==== Exercise data

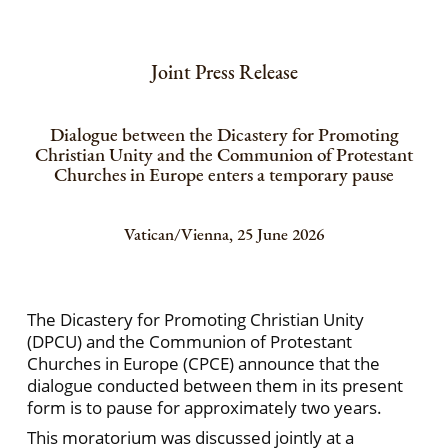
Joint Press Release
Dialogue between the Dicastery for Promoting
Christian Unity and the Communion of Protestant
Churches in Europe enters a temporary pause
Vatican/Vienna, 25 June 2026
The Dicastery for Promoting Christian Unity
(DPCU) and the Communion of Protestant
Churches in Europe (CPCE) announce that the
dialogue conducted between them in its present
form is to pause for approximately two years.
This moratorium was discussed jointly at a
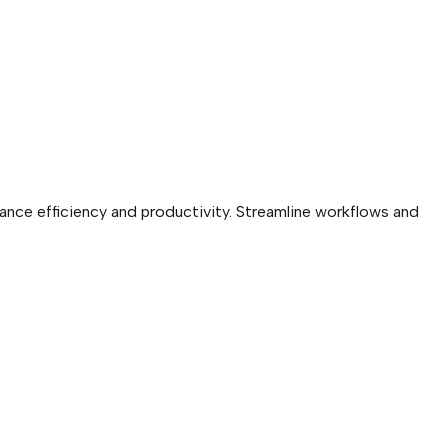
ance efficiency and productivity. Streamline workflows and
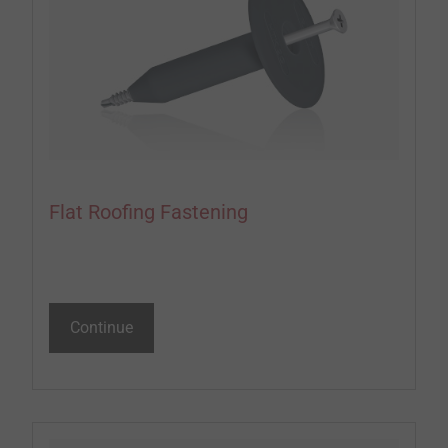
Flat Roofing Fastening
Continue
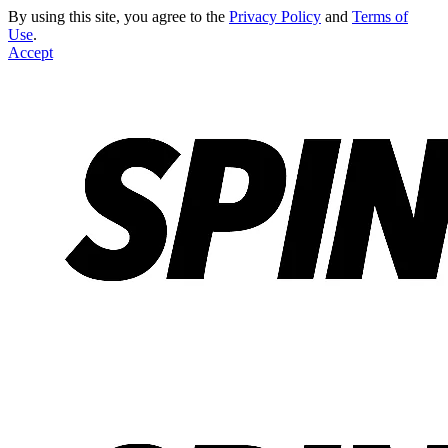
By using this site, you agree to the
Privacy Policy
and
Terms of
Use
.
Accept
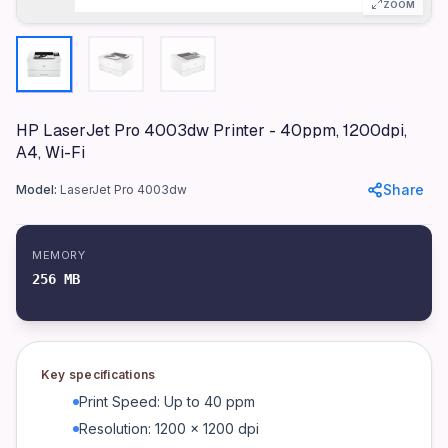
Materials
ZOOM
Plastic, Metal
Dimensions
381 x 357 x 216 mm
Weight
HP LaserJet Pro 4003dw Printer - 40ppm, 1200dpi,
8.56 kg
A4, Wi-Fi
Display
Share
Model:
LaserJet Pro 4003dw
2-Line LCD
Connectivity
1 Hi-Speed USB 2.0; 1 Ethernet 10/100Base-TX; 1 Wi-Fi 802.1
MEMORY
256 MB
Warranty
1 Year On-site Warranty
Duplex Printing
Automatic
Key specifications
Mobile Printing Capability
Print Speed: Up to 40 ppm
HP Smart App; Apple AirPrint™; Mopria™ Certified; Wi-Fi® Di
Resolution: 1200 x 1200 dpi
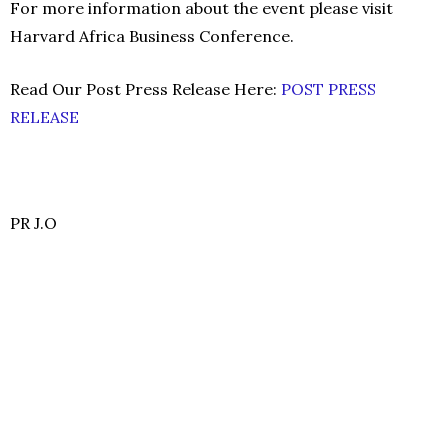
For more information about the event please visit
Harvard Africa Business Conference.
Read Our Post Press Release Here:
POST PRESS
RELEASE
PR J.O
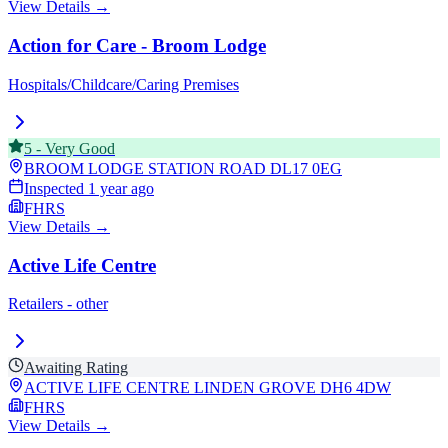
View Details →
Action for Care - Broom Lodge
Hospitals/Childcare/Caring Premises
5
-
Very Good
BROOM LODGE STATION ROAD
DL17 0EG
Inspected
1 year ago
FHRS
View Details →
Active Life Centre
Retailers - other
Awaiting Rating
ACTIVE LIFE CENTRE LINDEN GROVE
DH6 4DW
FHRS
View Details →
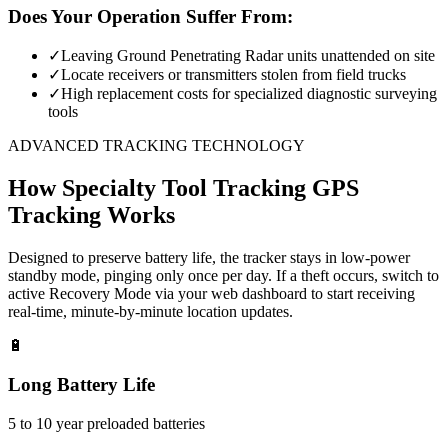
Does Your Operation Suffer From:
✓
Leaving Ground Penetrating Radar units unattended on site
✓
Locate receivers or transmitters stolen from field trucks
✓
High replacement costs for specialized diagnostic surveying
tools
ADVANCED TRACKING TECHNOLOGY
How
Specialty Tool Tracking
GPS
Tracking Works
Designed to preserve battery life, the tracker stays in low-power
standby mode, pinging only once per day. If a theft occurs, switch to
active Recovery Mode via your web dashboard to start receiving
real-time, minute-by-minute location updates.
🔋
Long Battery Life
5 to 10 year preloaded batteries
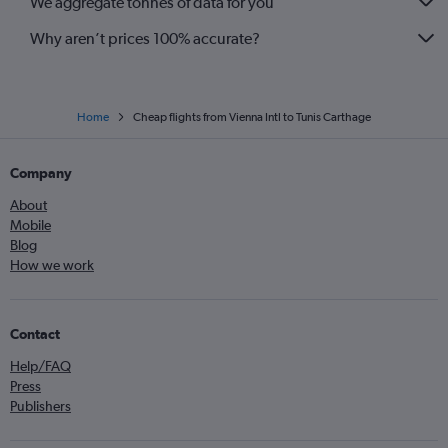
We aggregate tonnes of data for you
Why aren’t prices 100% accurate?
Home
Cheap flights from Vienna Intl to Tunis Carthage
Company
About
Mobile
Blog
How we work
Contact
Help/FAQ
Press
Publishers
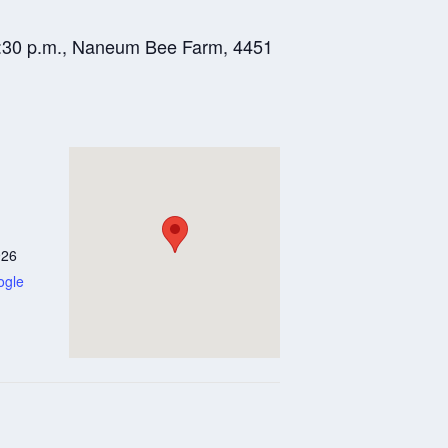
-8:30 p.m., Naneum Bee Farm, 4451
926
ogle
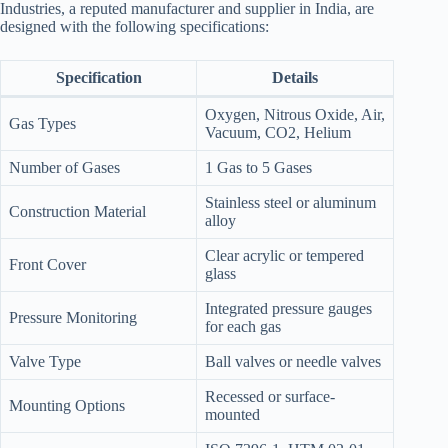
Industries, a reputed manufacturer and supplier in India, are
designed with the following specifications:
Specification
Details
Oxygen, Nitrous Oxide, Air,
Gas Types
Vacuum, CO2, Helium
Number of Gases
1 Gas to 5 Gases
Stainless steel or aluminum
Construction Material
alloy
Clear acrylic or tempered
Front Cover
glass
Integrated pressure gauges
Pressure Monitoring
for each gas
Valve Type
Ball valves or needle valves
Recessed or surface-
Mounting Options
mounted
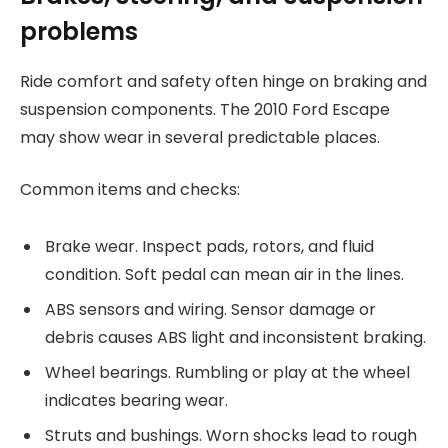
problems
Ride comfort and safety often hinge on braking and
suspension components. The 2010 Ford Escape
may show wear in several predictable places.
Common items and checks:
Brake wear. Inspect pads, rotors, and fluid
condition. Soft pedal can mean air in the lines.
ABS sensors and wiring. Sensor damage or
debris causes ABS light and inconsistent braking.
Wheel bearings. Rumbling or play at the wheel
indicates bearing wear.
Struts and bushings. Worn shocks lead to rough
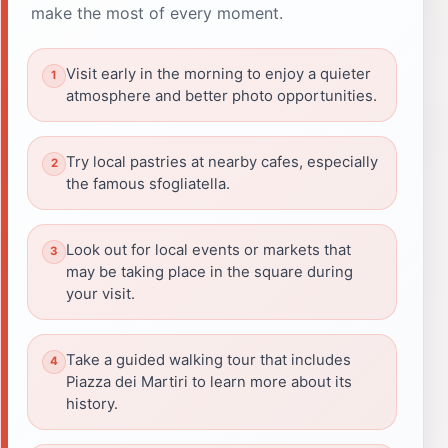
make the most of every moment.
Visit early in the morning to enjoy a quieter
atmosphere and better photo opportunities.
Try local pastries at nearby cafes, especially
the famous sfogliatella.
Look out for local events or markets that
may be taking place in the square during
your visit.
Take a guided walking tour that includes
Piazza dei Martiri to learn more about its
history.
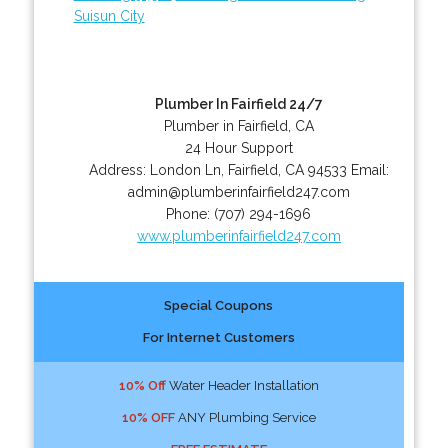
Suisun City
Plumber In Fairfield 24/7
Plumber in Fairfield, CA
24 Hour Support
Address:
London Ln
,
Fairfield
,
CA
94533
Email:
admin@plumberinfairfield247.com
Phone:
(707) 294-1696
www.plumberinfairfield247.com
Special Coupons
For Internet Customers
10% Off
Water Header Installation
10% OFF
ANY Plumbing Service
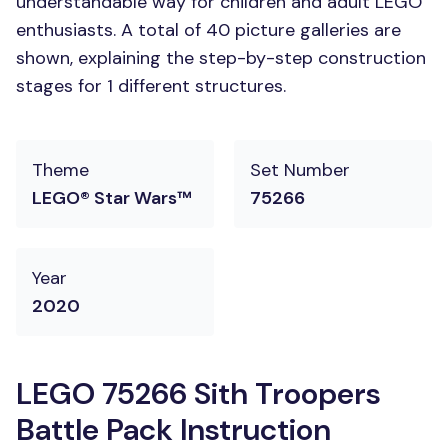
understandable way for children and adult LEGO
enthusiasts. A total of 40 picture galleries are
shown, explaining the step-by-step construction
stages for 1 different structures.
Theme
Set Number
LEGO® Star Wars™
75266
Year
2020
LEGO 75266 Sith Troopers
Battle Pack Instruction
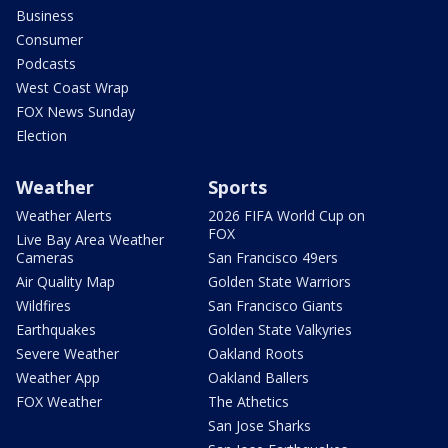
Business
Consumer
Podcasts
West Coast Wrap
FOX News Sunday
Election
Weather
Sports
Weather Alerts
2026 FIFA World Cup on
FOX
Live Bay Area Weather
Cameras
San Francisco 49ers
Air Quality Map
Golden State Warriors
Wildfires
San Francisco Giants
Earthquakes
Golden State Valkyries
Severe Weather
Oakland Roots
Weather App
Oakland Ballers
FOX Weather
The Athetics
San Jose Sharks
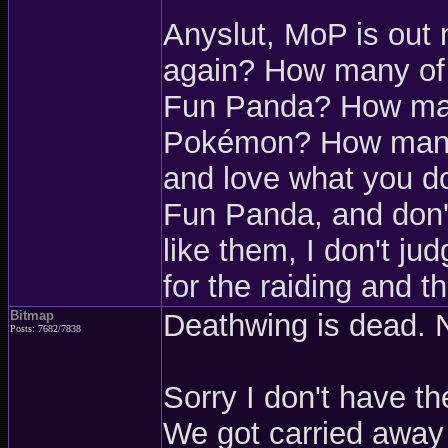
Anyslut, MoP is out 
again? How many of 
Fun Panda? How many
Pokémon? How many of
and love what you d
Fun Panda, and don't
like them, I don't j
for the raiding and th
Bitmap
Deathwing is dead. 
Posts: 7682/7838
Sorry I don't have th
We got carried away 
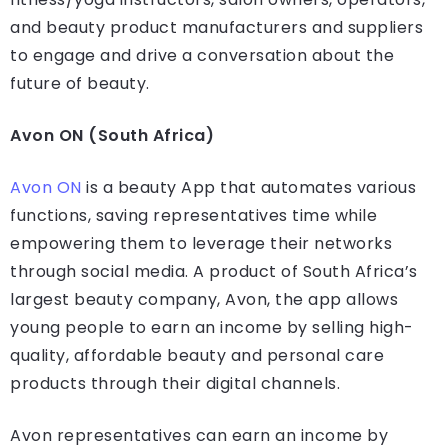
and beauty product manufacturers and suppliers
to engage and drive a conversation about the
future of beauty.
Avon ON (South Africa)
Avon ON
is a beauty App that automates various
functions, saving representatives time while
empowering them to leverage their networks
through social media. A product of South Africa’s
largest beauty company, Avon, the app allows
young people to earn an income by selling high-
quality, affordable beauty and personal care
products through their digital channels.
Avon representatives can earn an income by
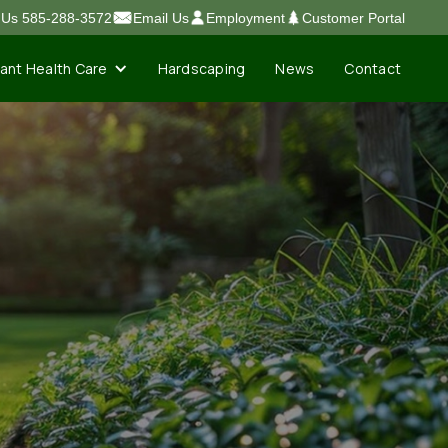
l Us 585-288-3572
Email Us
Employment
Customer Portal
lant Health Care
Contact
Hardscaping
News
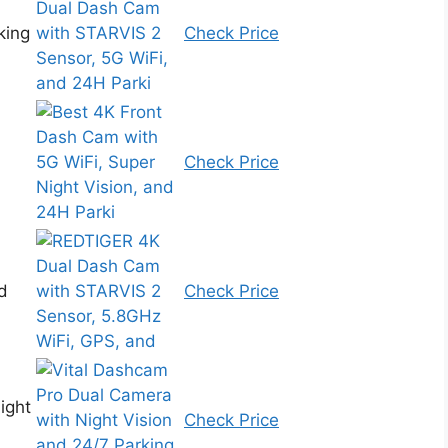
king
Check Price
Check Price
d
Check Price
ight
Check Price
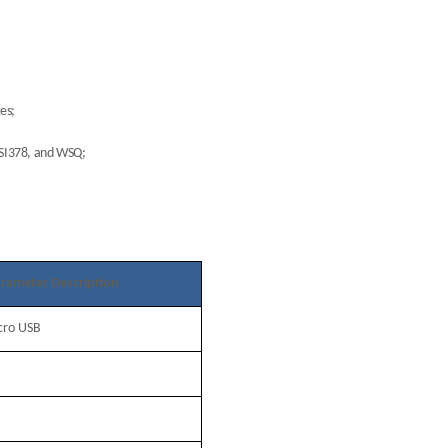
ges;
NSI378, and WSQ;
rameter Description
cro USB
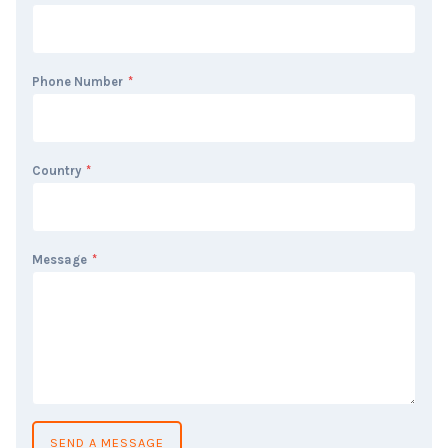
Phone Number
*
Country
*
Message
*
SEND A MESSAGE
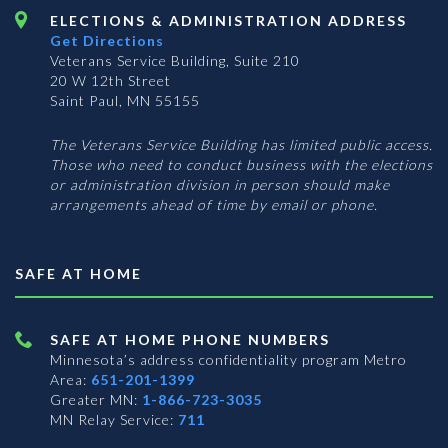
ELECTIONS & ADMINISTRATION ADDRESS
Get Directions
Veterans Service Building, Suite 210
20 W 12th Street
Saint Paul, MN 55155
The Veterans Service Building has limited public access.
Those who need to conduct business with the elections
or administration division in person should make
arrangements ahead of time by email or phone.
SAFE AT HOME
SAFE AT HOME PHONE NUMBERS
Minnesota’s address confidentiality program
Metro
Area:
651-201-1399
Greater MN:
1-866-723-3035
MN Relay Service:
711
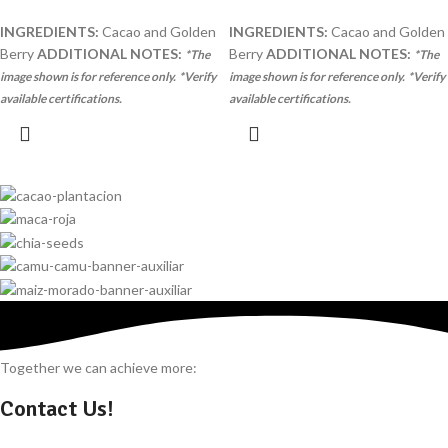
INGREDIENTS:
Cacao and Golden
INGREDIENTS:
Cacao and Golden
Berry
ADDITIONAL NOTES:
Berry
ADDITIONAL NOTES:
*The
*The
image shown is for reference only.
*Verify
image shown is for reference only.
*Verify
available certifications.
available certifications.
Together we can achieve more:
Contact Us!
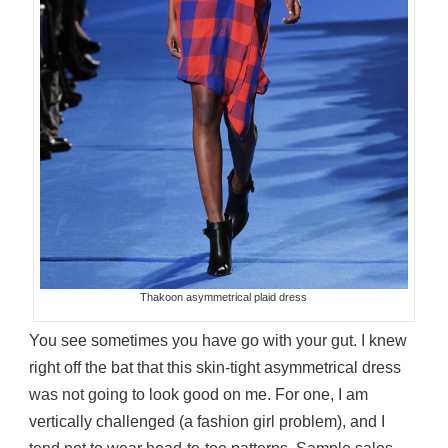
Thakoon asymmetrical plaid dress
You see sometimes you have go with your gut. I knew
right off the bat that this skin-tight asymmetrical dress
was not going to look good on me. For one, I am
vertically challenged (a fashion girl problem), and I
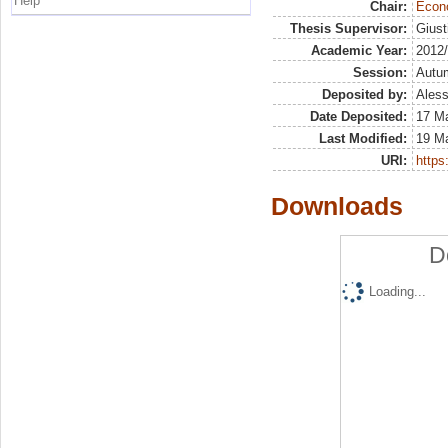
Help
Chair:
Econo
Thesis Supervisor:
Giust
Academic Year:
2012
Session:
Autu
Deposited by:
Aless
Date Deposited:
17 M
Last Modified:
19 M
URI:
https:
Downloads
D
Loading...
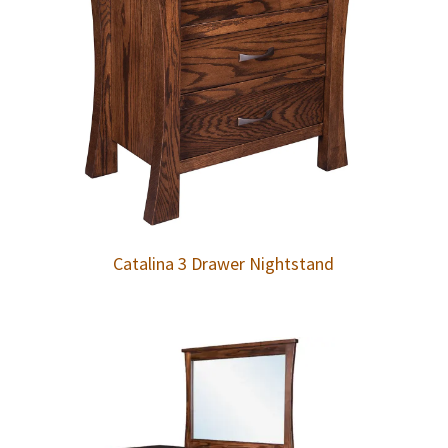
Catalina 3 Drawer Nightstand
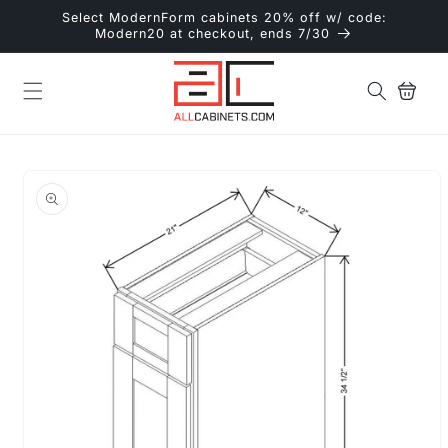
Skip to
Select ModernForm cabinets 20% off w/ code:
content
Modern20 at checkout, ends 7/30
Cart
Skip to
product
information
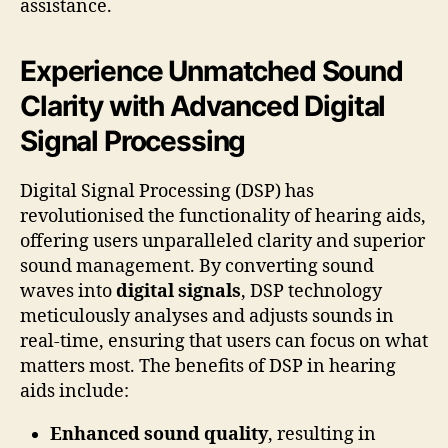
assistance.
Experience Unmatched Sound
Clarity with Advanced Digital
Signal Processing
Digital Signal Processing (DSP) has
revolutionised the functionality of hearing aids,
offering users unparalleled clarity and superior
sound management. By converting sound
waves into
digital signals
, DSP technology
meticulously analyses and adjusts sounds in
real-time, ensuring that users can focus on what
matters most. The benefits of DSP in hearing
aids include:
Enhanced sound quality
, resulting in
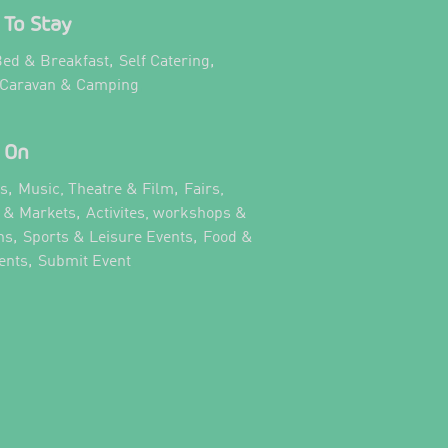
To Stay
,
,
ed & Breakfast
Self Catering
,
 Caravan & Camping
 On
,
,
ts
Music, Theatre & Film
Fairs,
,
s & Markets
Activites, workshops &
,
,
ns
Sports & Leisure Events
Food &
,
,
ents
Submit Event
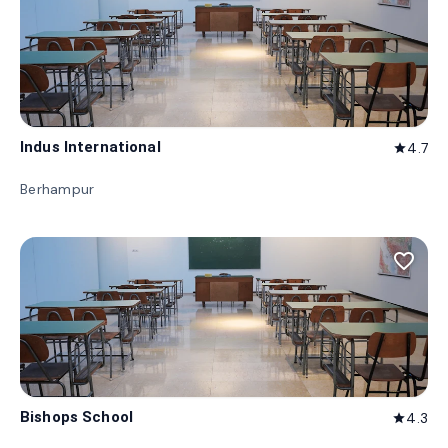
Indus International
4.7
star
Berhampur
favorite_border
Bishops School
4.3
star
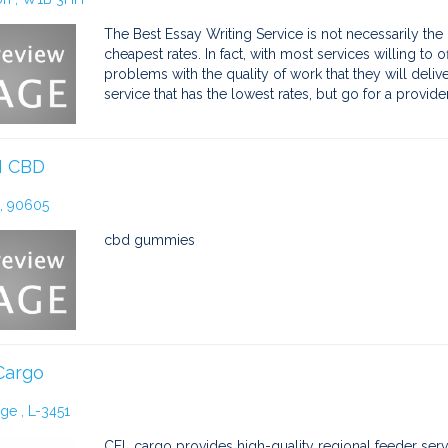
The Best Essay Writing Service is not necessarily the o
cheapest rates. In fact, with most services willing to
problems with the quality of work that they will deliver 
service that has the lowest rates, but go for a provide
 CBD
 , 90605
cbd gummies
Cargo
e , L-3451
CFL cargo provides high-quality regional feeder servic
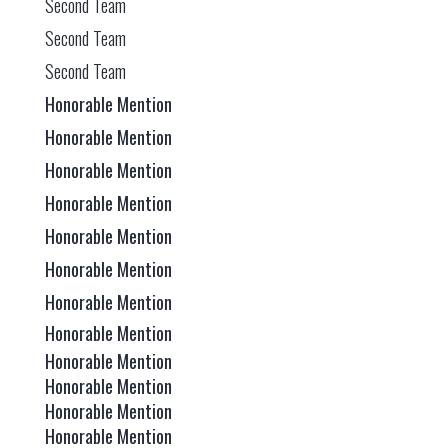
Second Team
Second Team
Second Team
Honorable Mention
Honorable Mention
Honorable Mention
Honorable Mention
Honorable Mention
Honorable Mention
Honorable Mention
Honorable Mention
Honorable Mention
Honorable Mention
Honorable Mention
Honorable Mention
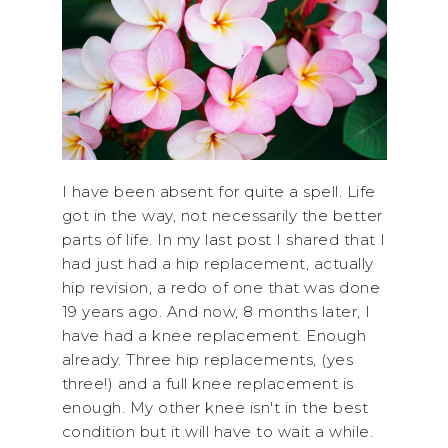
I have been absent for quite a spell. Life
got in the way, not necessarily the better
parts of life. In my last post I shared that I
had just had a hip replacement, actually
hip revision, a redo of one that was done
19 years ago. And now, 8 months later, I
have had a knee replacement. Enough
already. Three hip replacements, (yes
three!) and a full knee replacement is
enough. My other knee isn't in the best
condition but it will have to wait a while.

========

■ Instructions for the task ■
What you write out is the stretch of entries from the line containing "enthusiasts. A total" to the line containing "products through their digital channels.", word for word, with both end lines and no pictures.

■ Answer to the exercise ■
enthusiasts. A total of 40 picture galleries are
shown, explaining the step-by-step construction
stages for 1 different structures.
Theme
Set Number
LEGO® Star Wars™
75266
Year
2020
LEGO 75266 Sith Troopers
Battle Pack Instruction
Business
Consumer
Podcasts
West Coast Wrap
FOX News Sunday
Election
Weather
Sports
Weather Alerts
2026 FIFA World Cup on
FOX
Live Bay Area Weather
Cameras
San Francisco 49ers
Air Quality Map
Golden State Warriors
Wildfires
San Francisco Giants
Earthquakes
Golden State Valkyries
Severe Weather
Oakland Roots
Weather App
Oakland Ballers
FOX Weather
The Athetics
San Jose Sharks
Anyslut, MoP is out 
again? How many of 
Fun Panda? How many
Pokémon? How many of
and love what you d
Fun Panda, and don't
like them, I don't j
for the raiding and th
Bitmap
Deathwing is dead. 
Posts: 7682/7838
Sorry I don't have th
We got carried away 
and beauty product manufacturers and suppliers
to engage and drive a conversation about the
future of beauty.
Avon ON (South Africa)
Avon ON
is a beauty App that automates various
functions, saving representatives time while
empowering them to leverage their networks
through social media. A product of South Africa’s
largest beauty company, Avon, the app allows
young people to earn an income by selling high-
quality, affordable beauty and personal care
products through their digital channels.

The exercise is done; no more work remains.